When Derek Mobley applied for over 100 jobs through a Workday system and received automated rejections, sometimes within an hour of submitting each application, he did what most rejected applicants do not: he sued. His 2024 lawsuit, Mobley v. Workday, alleged the hiring platform's AI screening tool discriminated against older workers. What made the case unusual was not the claim but the theory of liability. Rather than suing only the employer, Mobley argued Workday itself could be held responsible, as an AI agent acting on the employer's behalf.
A federal judge in Northern California let that theory proceed. Then, last May, she certified it as a nationwide collective action under the Age Discrimination in Employment Act. The case is now the closest thing the legal system has to a stress test of who pays when an AI agent makes a consequential decision.
The answer, for now, is that nobody knows.
The liability squeeze
The problem is a structural gap between what courts are willing to examine and what vendor contracts typically allow. According to Lathrop GPM, which tracks AI agent contracts, most platforms include only standard disclaimers and the now-ubiquitous "AI may produce inaccurate outputs" language. Very few address agency liability specifically, meaning the question of whether a vendor's AI is acting as an agent of the customer enterprise is left undefined in the contract that governs the relationship.
Meanwhile, the contracts themselves do the opposite of what plaintiffs might hope. A study cited by Squire Patton Boggs found that 88 percent of AI vendors cap their damages liability at the customer's monthly subscription fee. Seventeen percent offer warranties for regulatory compliance. The gap between those two numbers is roughly where the legal exposure lives.
Courts are not waiting for contracts to catch up. The Mobley ruling established that an AI service provider could be directly liable under an agent theory of liability if it acts as an agent of the employer. That is a significant expansion of the traditional vendor relationship, in which the software provider sits behind the customer's own decisions.
The Workday precedent
Workday declined to comment for this article. The company's position in court filings has been that it merely provides software; the hiring decisions flow from the employer, not from Workday's algorithm. The court disagreed that argument was sufficient to dismiss the case before discovery.
The collective action certification matters because it transforms a single plaintiff's case into a potential class covering all job applicants processed through Workday's system who were rejected and believe they were discriminated against. If Mobley ultimately prevails on the agency theory, the precedent would apply broadly to other enterprise AI platforms making consequential decisions about people: screening, ranking, scheduling, performance review.
Gartner predicts that by 2028, more than a third of enterprise software solutions will include agentic AI capabilities, with up to 15 percent of day-to-day decisions happening autonomously. Accenture's estimate is starker: by 2030, AI agents will be the primary users of most enterprises' internal digital systems. Those are the systems that currently handle hiring, supply chain, compliance, and financial decisions. The liability question is not hypothetical.
Regulators are moving
The UK Financial Reporting Council published what it called the first global audit regulator guidance on generative and agentic AI in March 2026. The key line: the human auditor is always accountable. Mark Babington, the FRC's executive director, put it more bluntly: "You can't blame it on the box. If you use AI technology, you are still accountable for it."

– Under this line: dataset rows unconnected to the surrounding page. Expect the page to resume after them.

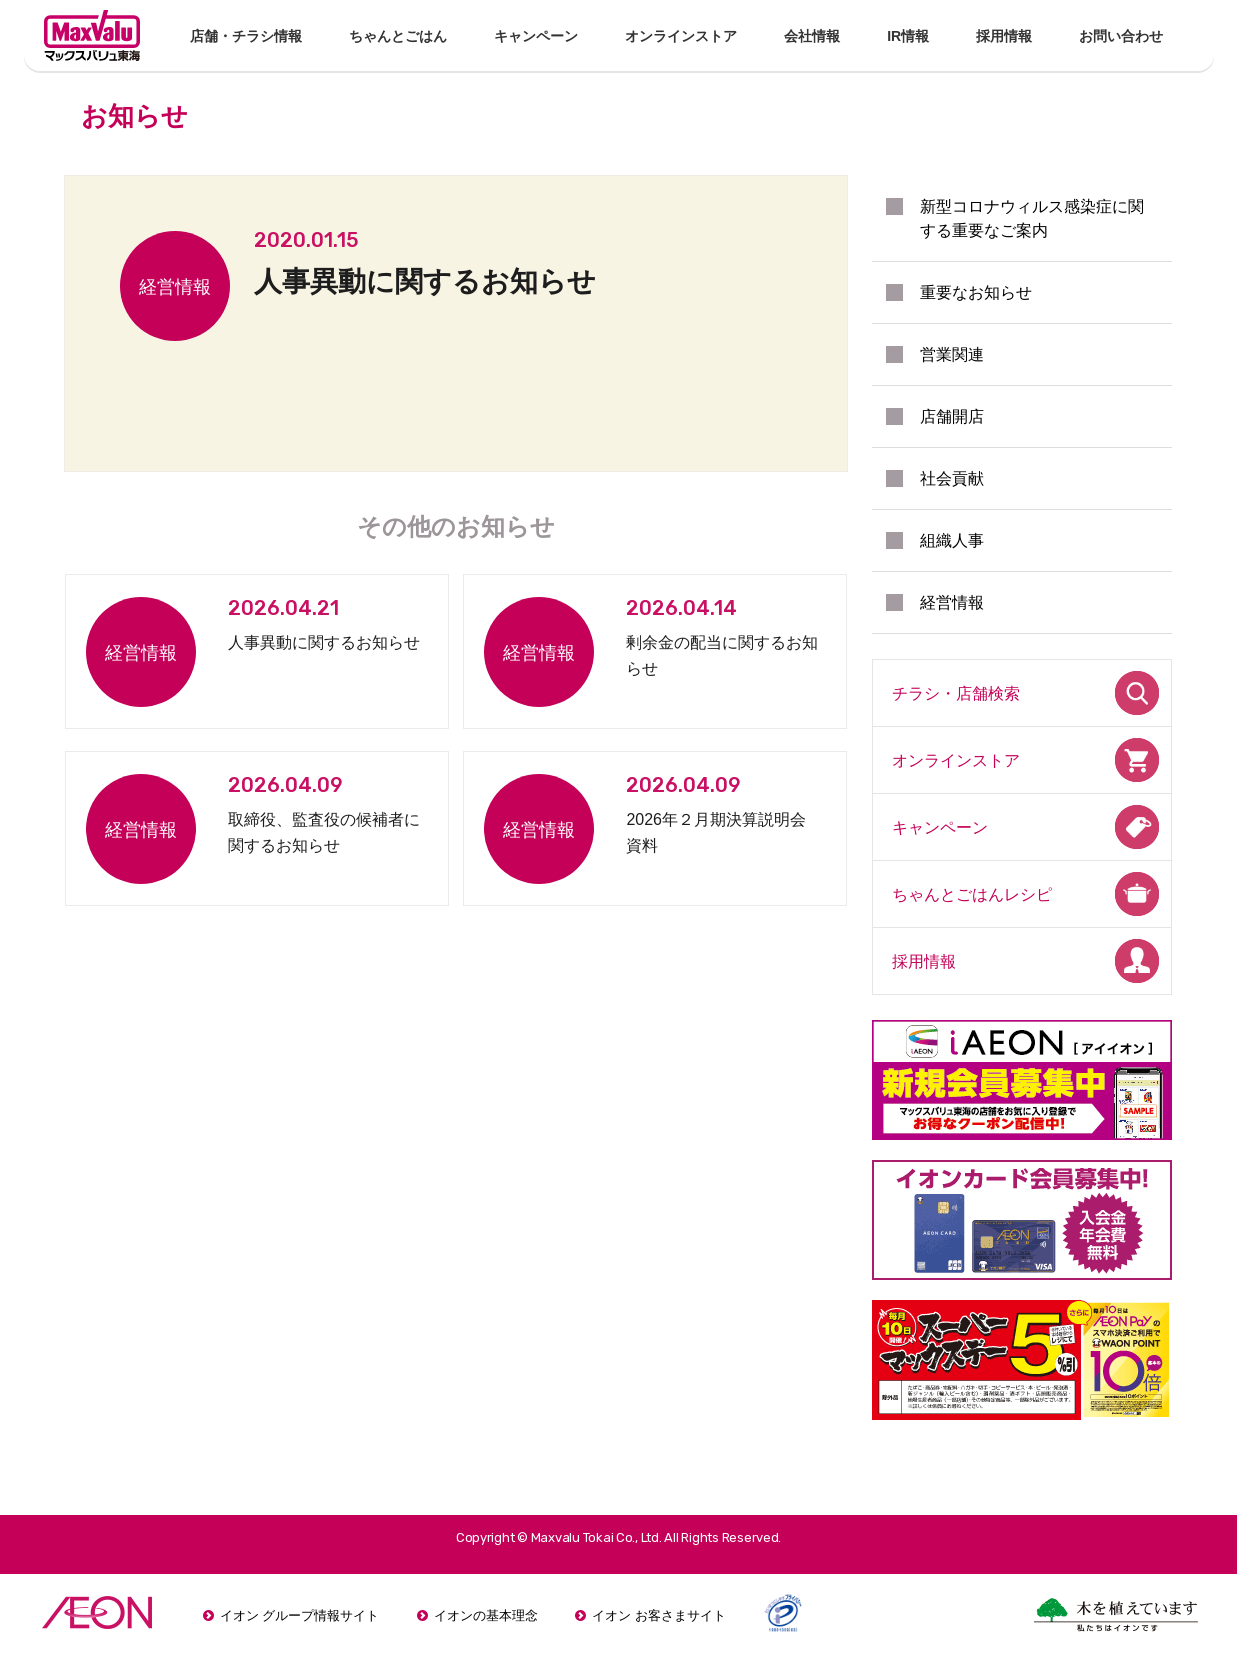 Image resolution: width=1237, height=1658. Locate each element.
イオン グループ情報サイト (300, 1615)
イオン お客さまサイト (659, 1615)
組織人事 (952, 540)
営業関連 (952, 354)
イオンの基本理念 (486, 1615)
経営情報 (952, 602)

That accountability does not yet have a legal address in most enterprise AI deployments. The EU Product Liability Directive, which EU member states must implement by December 9, 2026, explicitly includes software and AI as products subject to strict liability. If an AI system is found defective, the manufacturer bears responsibility under the directive regardless of contract terms. For enterprises operating in Europe, this creates a hard floor on vendor accountability that supersedes whatever the vendor's terms of service say.
The United States has no equivalent federal legislation. The current patchwork means that Mobley v. Workday, depending on its outcome, could set the most significant precedent for enterprise AI liability in the US legal system.
The insurance experiment
One consequence of unresolved liability is that the insurance market is trying to price a risk nobody has fully quantified. AIUC, a startup that emerged from stealth in July 2025 with $15 million in seed funding, is building what it describes as liability insurance for AI agents. The product covers audits, standards compliance, and the gap between what a vendor contract says and what a court might award.

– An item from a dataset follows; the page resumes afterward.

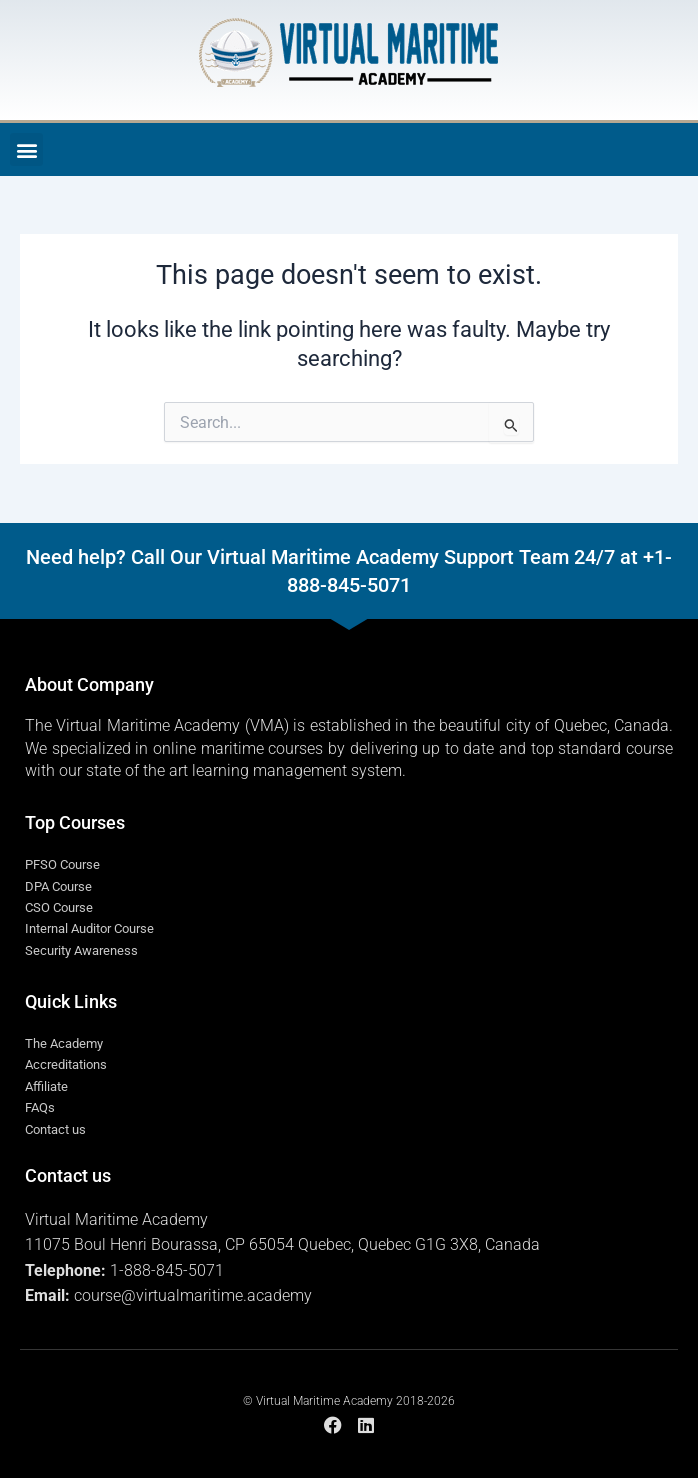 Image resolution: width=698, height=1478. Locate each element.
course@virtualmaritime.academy (193, 1295)
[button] (26, 149)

That there is a market for this product is itself an admission that the existing legal framework is not working. Insurance typically prices known, actuarially measurable risks. AI agent liability is none of those things. The Mobley case will provide real data. Until it resolves, the insurance market is essentially writing bets on a legal question that does not have an answer yet.
What to watch
The Mobley case is now in discovery. Workday will almost certainly appeal the collective action certification; the agency liability question will almost certainly reach the Ninth Circuit. The EU PLD implementation deadline in December 2026 will force European companies to confront the strict liability question in a way US law currently does not.
The deeper structural issue is not who wins Mobley. It is that the legal system is being asked to decide, in real time, whether the enterprise software stack that runs modern corporations is an agent acting on the company's behalf or a tool the company operates. Those sound similar. The liability implications are not.
For now, the answer is: courts are leaning toward "agent." Vendor contracts are saying "tool." And the enterprise buying and deploying these systems is caught between both.